GratsonBy Robert Gratson

-- We’ve all heard tales of a hunter shooting a deer and then someone taking it from them. This is one of those stories. It happened to me in Fayette County back in the 1992 archery season.

I was hunting with a very close friend who we will call Adam. We were hunting a local farm in which my brother-in-law, Brandon, put us on after introducing us to the landowner. Brandon kept telling us of a giant buck that he saw in one of the fields almost every morning on the way to work and occasionally while spotting.

One day, we met with the landowner, and he immediately informed us that he bowhunted the one back field edge by a pond, but didn’t care what other part we hunted as long as we stayed away from there. We happily agreed. The landowner was awesome. He drove us around the property showing us where he had been seeing lots of deer in the mornings and evening. This took a lot of legwork out of the equation, almost too good to be true.

The next week, Adam and I hunted the farm with somewhat good success. It was early in the season, and we’d already passed up a couple of bucks in hopes of spotting the big buck that Brandon was seeing. But after a two weeks of seeing only small bucks and a bunch of does, we were about to give up on the farm. Then the big buck showed for a few minutes one evening while we were leaving the woods. It was too dark to make him out for sure, but we could tell just how large he was by his silhouette against a light-colored cornfield. We were excited about hunting the property again.

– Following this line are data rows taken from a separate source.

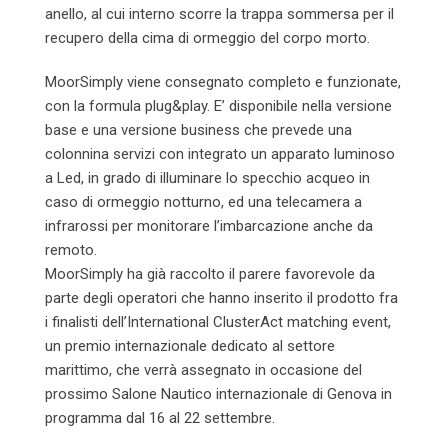
anello, al cui interno scorre la trappa sommersa per il
recupero della cima di ormeggio del corpo morto.
MoorSimply viene consegnato completo e funzionate,
con la formula plug&play. E’ disponibile nella versione
base e una versione business che prevede una
colonnina servizi con integrato un apparato luminoso
a Led, in grado di illuminare lo specchio acqueo in
caso di ormeggio notturno, ed una telecamera a
infrarossi per monitorare l’imbarcazione anche da
remoto.
MoorSimply ha già raccolto il parere favorevole da
parte degli operatori che hanno inserito il prodotto fra
i finalisti dell’International ClusterAct matching event,
un premio internazionale dedicato al settore
marittimo, che verrà assegnato in occasione del
prossimo Salone Nautico internazionale di Genova in
programma dal 16 al 22 settembre.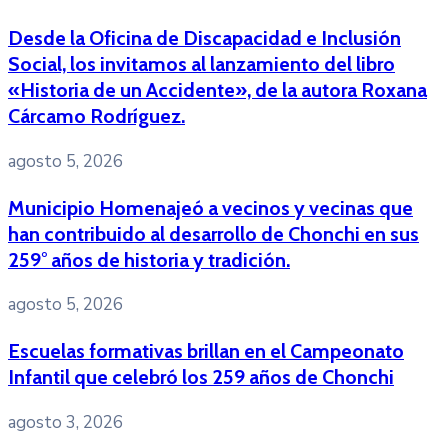
Desde la Oficina de Discapacidad e Inclusión
Social, los invitamos al lanzamiento del libro
«Historia de un Accidente», de la autora Roxana
Cárcamo Rodríguez.
agosto 5, 2026
Municipio Homenajeó a vecinos y vecinas que
han contribuido al desarrollo de Chonchi en sus
259° años de historia y tradición.
agosto 5, 2026
Escuelas formativas brillan en el Campeonato
Infantil que celebró los 259 años de Chonchi
agosto 3, 2026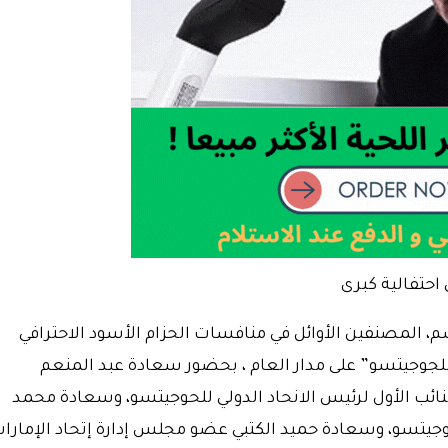
احتفالية كبرى
 المصنفين الأوائل في منافسات الحزام الأسود الاحترافي
لجوجيتسو” على مدار العام ، بحضور سعادة عبد المنعم
نائب الأول لرئيس الانحاد الدولي للحوجيتسو، وسعادة محمد
حوجيتسو، وسعادة حميد الكتبي عضو مجلس إدارة إتحاد الإمارا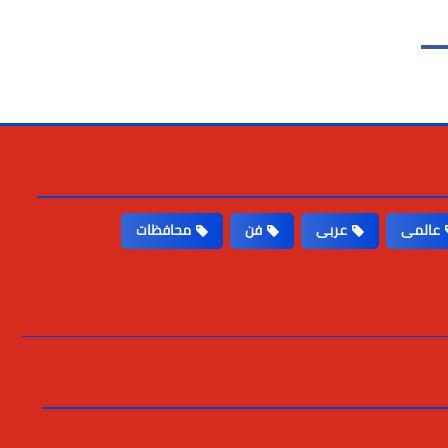
عالمى
عربى
فن
محافظات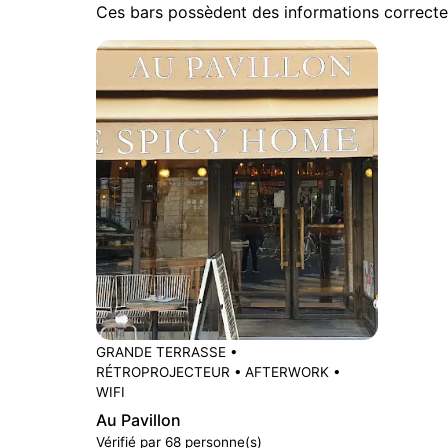
Ces bars possèdent des informations correcte
GRANDE TERRASSE
•
RÉTROPROJECTEUR
•
AFTERWORK
•
WIFI
Au Pavillon
Vérifié par 68 personne(s)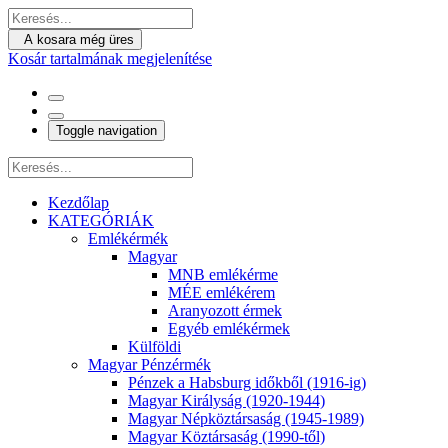
A kosara még üres
Kosár tartalmának megjelenítése
Toggle navigation
Kezdőlap
KATEGÓRIÁK
Emlékérmék
Magyar
MNB emlékérme
MÉE emlékérem
Aranyozott érmek
Egyéb emlékérmek
Külföldi
Magyar Pénzérmék
Pénzek a Habsburg időkből (1916-ig)
Magyar Királyság (1920-1944)
Magyar Népköztársaság (1945-1989)
Magyar Köztársaság (1990-től)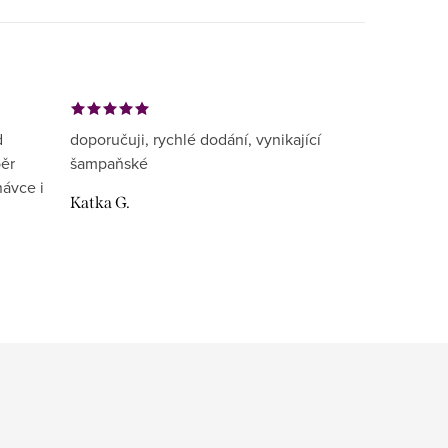
d
doporučuji, rychlé dodání, vynikající
běr
šampaňské
návce i
Katka G.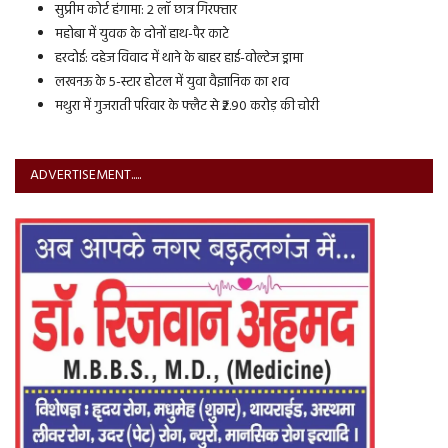
सुप्रीम कोर्ट हंगामा: 2 लॉ छात्र गिरफ्तार
महोबा में युवक के दोनों हाथ-पैर काटे
हरदोई: दहेज विवाद में थाने के बाहर हाई-वोल्टेज ड्रामा
लखनऊ के 5-स्टार होटल में युवा वैज्ञानिक का शव
मथुरा में गुजराती परिवार के फ्लैट से ₹2.90 करोड़ की चोरी
ADVERTISEMENT.....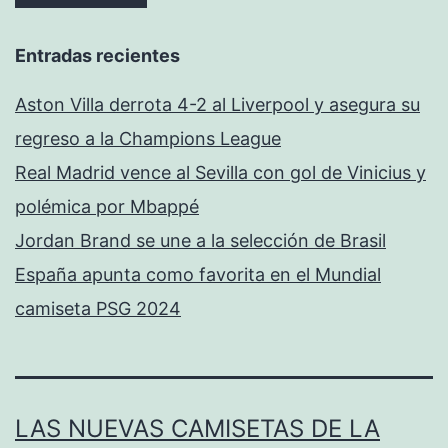
Entradas recientes
Aston Villa derrota 4-2 al Liverpool y asegura su
regreso a la Champions League
Real Madrid vence al Sevilla con gol de Vinicius y
polémica por Mbappé
Jordan Brand se une a la selección de Brasil
España apunta como favorita en el Mundial
camiseta PSG 2024
LAS NUEVAS CAMISETAS DE LA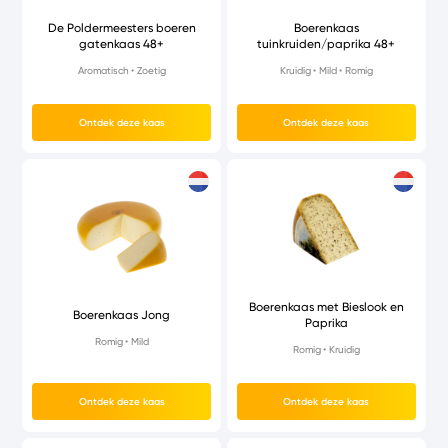
De Poldermeesters boeren
Boerenkaas
gatenkaas 48+
tuinkruiden/paprika 48+
Aromatisch
Zoetig
Kruidig
Mild
Romig
Ontdek deze kaas
Ontdek deze kaas
Boerenkaas met Bieslook en
Boerenkaas Jong
Paprika
Romig
Mild
Romig
Kruidig
Ontdek deze kaas
Ontdek deze kaas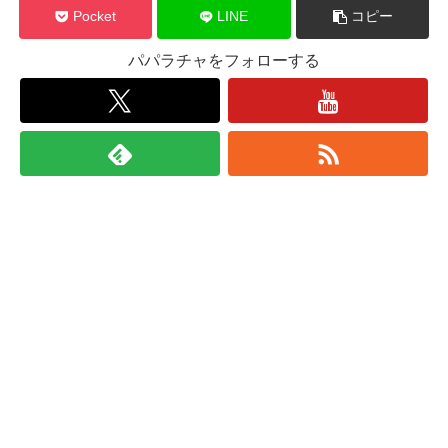
Pocket
LINE
コピー
パパラチャをフォローする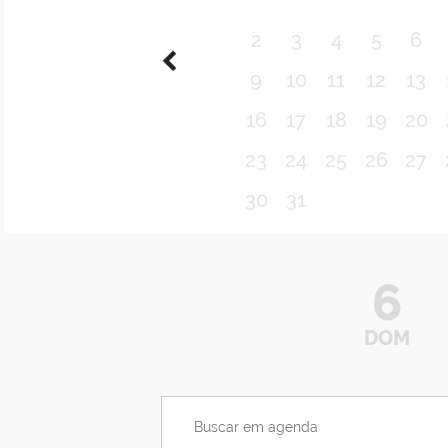
2
3
4
5
6
9
10
11
12
13
16
17
18
19
20
23
24
25
26
27
30
31
6
DOM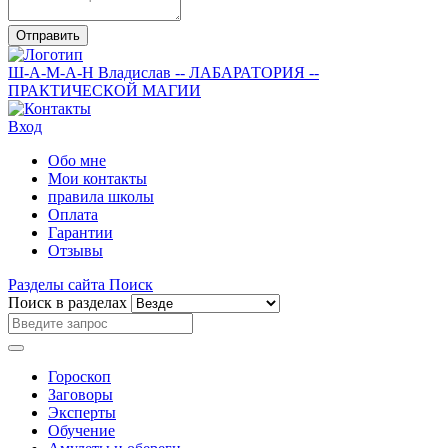
Отправить
Ш-А-М-А-Н
Владислав
-- ЛАБАРАТОРИЯ --
ПРАКТИЧЕСКОЙ МАГИИ
Вход
Обо мне
Мои контакты
правила школы
Оплата
Гарантии
Отзывы
Разделы сайта
Поиск
Поиск в разделах
Гороскоп
Заговоры
Эксперты
Обучение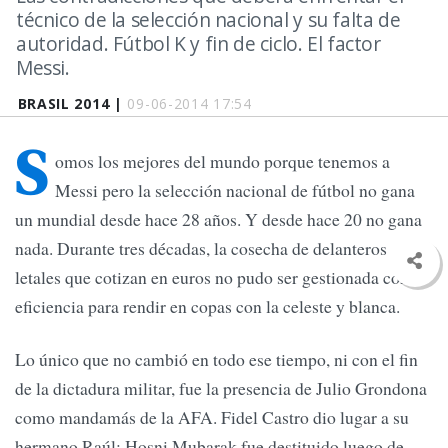
técnico de la selección nacional y su falta de
autoridad. Fútbol K y fin de ciclo. El factor
Messi.
BRASIL 2014 |
09-06-2014 17:54
S
omos los mejores del mundo porque tenemos a
Messi pero la selección nacional de fútbol no gana
un mundial desde hace 28 años. Y desde hace 20 no gana
nada. Durante tres décadas, la cosecha de delanteros
letales que cotizan en euros no pudo ser gestionada con
eficiencia para rendir en copas con la celeste y blanca.
Lo único que no cambió en todo ese tiempo, ni con el fin
de la dictadura militar, fue la presencia de Julio Grondona
como mandamás de la AFA. Fidel Castro dio lugar a su
hermano Raúl; Hosni Mubarak fue destituido luego de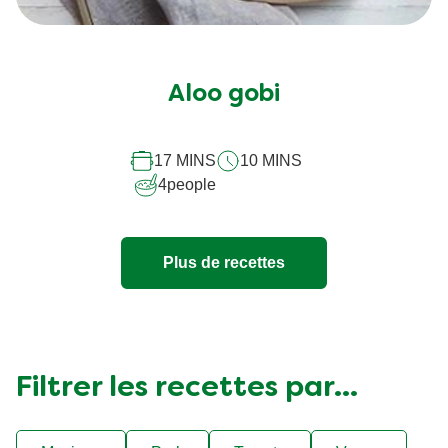
Aloo gobi
17 MINS
10 MINS
4
people
Plus de recettes
Filtrer les recettes par...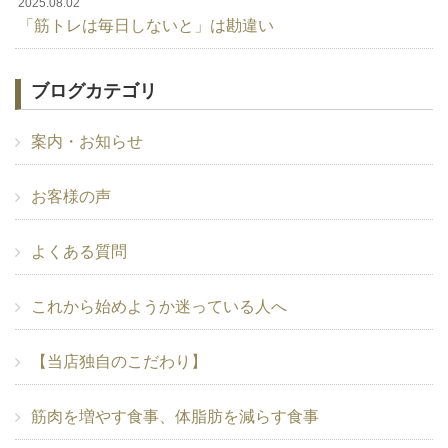
2025.08.02
「筋トレは毎日しないと」は勘違い
ブログカテゴリ
案内・お知らせ
お客様の声
よくある質問
これから始めようか迷っている人へ
【当店独自のこだわり】
筋肉を増やす食事、体脂肪を減らす食事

After a few more fruitless hunts, we sat down to discuss what we were doing wrong. We were beginning to see the big buck more frequently, but he simply didn’t show until almost dark. But we knew he was there and hoped that at some point, the buck would make a fatal mistake. Then it happened.

On the final Friday of archery season, Adam and I were hunting a thicket overlooking a small grain field, maybe 3 acres in size. All week, we’d seen a group of does in the field being chased by smaller bucks.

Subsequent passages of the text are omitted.